__Activity__:
Set down, exactly and only, everything from the line containing "かねがね「業務スーパーになるのでは？」と噂されてい" down to the line containing "पीएमकेवीवाई एक परिभाषित" in the data below; the pictures are not part of the copy.

(Excerpted records Opens)

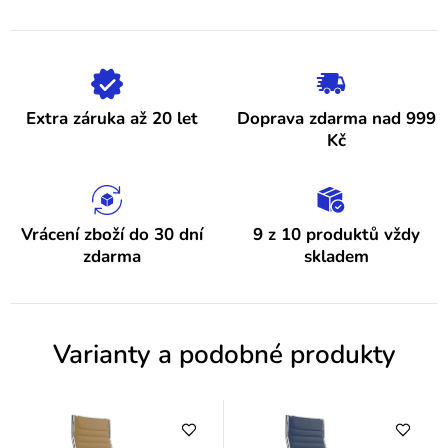
5
p
hvězdiček.
i
s
h
Extra záruka až 20 let
Doprava zdarma nad 999
o
Kč
d
n
o
Vrácení zboží do 30 dní
9 z 10 produktů vždy
zdarma
skladem
c
e
n
Varianty a podobné produkty
í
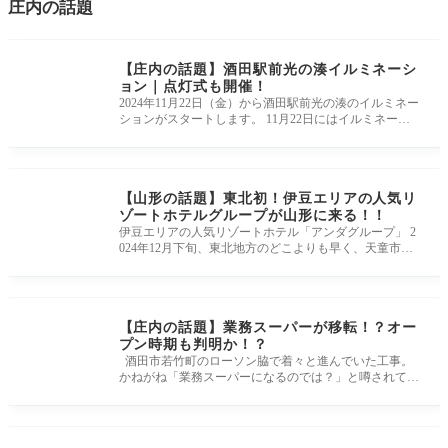
庄内の話題
【庄内の話題】酒田駅前光の湊イルミネーシ
ョン｜点灯式も開催！
2024年11月22日（金）から酒田駅前光の湊のイルミネー
ションがスタートします。 11月22日にはイルミネーシ
ョンの点灯式も開催します
【山形の話題】東北初！伊豆エリアの人気リ
ゾートホテルグループが山形に来る！！
伊豆エリアの人気リゾートホテル「アンダグループ」 2
024年12月下旬、東北地方のどこよりも早く、天童市に
温泉リゾートホテル「ア
【庄内の話題】業務スーパーが移転！？オー
プン時期も判明か！？
酒田市若竹町のローソン脇で着々と進んでいた工事。
かねがね「業務スーパーになるのでは？」と噂されてい
た現地に調査に行っ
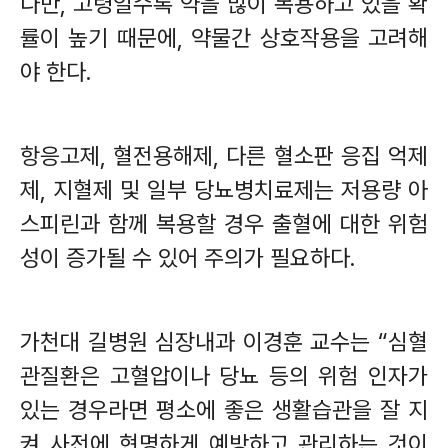
다만
,
고령일수록 약을 많이 복용하고 있을 확
률이 높기 때문에
,
약물간 상호작용을 고려해
야 한다
.
항응고제
,
혈전용해제
,
다른 혈소판 응집 억제
제
,
지혈제 및 일부 당뇨병치료제는 저용량 아
스피린과 함께 복용할 경우 출혈에 대한 위험
성이 증가될 수 있어 주의가 필요하다
.
가천대 길병원 심장내과 이경훈 교수는
“
심혈
관질환은 고혈압이나 당뇨 등의 위험 인자가
있는 경우라면 평소에 좋은 생활습관을 잘 지
켜 사전에 현명하게 예방하고 관리하는 것이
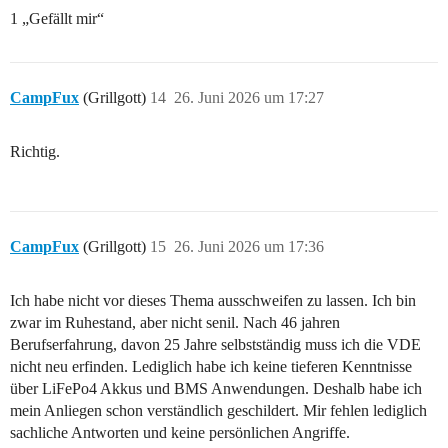
1 „Gefällt mir“
CampFux
(Grillgott)
14
26. Juni 2026 um 17:27
Richtig.
CampFux
(Grillgott)
15
26. Juni 2026 um 17:36
Ich habe nicht vor dieses Thema ausschweifen zu lassen. Ich bin
zwar im Ruhestand, aber nicht senil. Nach 46 jahren
Berufserfahrung, davon 25 Jahre selbstständig muss ich die VDE
nicht neu erfinden. Lediglich habe ich keine tieferen Kenntnisse
über LiFePo4 Akkus und BMS Anwendungen. Deshalb habe ich
mein Anliegen schon verständlich geschildert. Mir fehlen lediglich
sachliche Antworten und keine persönlichen Angriffe.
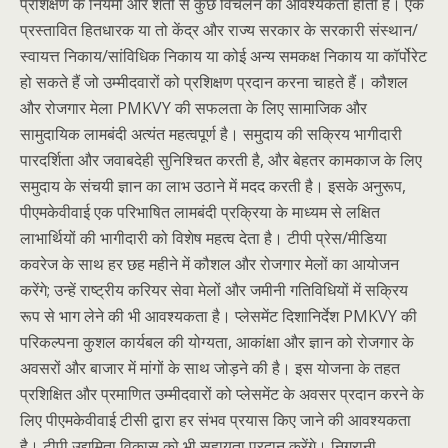
प्रशिक्षण के नियमों और शर्तों से कुछ विचलन की आवश्यकता होती है। एक
प्रस्तावित हितधारक या तो केंद्र और राज्य सरकार के सरकारी संस्थान/
स्वायत्त निकाय/सांविधिक निकाय या कोई अन्य समकक्ष निकाय या कॉर्पोरेट
हो सकते हैं जो उम्मीदवारों को प्रशिक्षण प्रदान करना चाहते हैं। कौशल
और रोजगार मेला PMKVY की सफलता के लिए सामाजिक और
सामुदायिक लामबंदी अत्यंत महत्वपूर्ण है। समुदाय की सक्रिय भागीदारी
पारदर्शिता और जवाबदेही सुनिश्चित करती है, और बेहतर कामकाज के लिए
समुदाय के संचयी ज्ञान का लाभ उठाने में मदद करती है। इसके अनुरूप,
पीएमकेवीवाई एक परिभाषित लामबंदी प्रक्रिया के माध्यम से लक्षित
लाभार्थियों की भागीदारी को विशेष महत्व देता है। टीपी प्रेस/मीडिया
कवरेज के साथ हर छह महीने में कौशल और रोजगार मेलों का आयोजन
करेंगे; उन्हें राष्ट्रीय करियर सेवा मेलों और जमीनी गतिविधियों में सक्रिय
रूप से भाग लेने की भी आवश्यकता है। प्लेसमेंट दिशानिर्देश PMKVY की
परिकल्पना कुशल कार्यबल की योग्यता, आकांक्षा और ज्ञान को रोजगार के
अवसरों और बाजार में मांगों के साथ जोड़ने की है। इस योजना के तहत
प्रशिक्षित और प्रमाणित उम्मीदवारों को प्लेसमेंट के अवसर प्रदान करने के
लिए पीएमकेवीवाई टीसी द्वारा हर संभव प्रयास किए जाने की आवश्यकता
है। टीपी उद्यमिता विकास को भी सहायता प्रदान करेंगे। निगरानी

(Excerpted records Closes)

__Task response__:
かねがね「業務スーパーになるのでは？」と噂されてい
た現地に調査に行っ
다만
,
고령일수록 약을 많이 복용하고 있을 확
률이 높기 때문에
,
약물간 상호작용을 고려해
야 한다
.
항응고제
,
혈전용해제
,
다른 혈소판 응집 억제
제
,
지혈제 및 일부 당뇨병치료제는 저용량 아
스피린과 함께 복용할 경우 출혈에 대한 위험
성이 증가될 수 있어 주의가 필요하다
.
가천대 길병원 심장내과 이경훈 교수는
“
심혈
관질환은 고혈압이나 당뇨 등의 위험 인자가
있는 경우라면 평소에 좋은 생활습관을 잘 지
켜 사전에 현명하게 예방하고 관리하는 것이
1 „Gefällt mir“
CampFux
(Grillgott)
14
26. Juni 2026 um 17:27
Richtig.
CampFux
(Grillgott)
15
26. Juni 2026 um 17:36
Ich habe nicht vor dieses Thema ausschweifen zu lassen. Ich bin
zwar im Ruhestand, aber nicht senil. Nach 46 jahren
Berufserfahrung, davon 25 Jahre selbstständig muss ich die VDE
nicht neu erfinden. Lediglich habe ich keine tieferen Kenntnisse
über LiFePo4 Akkus und BMS Anwendungen. Deshalb habe ich
mein Anliegen schon verständlich geschildert. Mir fehlen lediglich
sachliche Antworten und keine persönlichen Angriffe.
प्रशिक्षण के नियमों और शर्तों से कुछ विचलन की आवश्यकता होती है। एक
प्रस्तावित हितधारक या तो केंद्र और राज्य सरकार के सरकारी संस्थान/
स्वायत्त निकाय/सांविधिक निकाय या कोई अन्य समकक्ष निकाय या कॉर्पोरेट
हो सकते हैं जो उम्मीदवारों को प्रशिक्षण प्रदान करना चाहते हैं। कौशल
और रोजगार मेला PMKVY की सफलता के लिए सामाजिक और
सामुदायिक लामबंदी अत्यंत महत्वपूर्ण है। समुदाय की सक्रिय भागीदारी
पारदर्शिता और जवाबदेही सुनिश्चित करती है, और बेहतर कामकाज के लिए
समुदाय के संचयी ज्ञान का लाभ उठाने में मदद करती है। इसके अनुरूप,
पीएमकेवीवाई एक परिभाषित लामबंदी प्रक्रिया के माध्यम से लक्षित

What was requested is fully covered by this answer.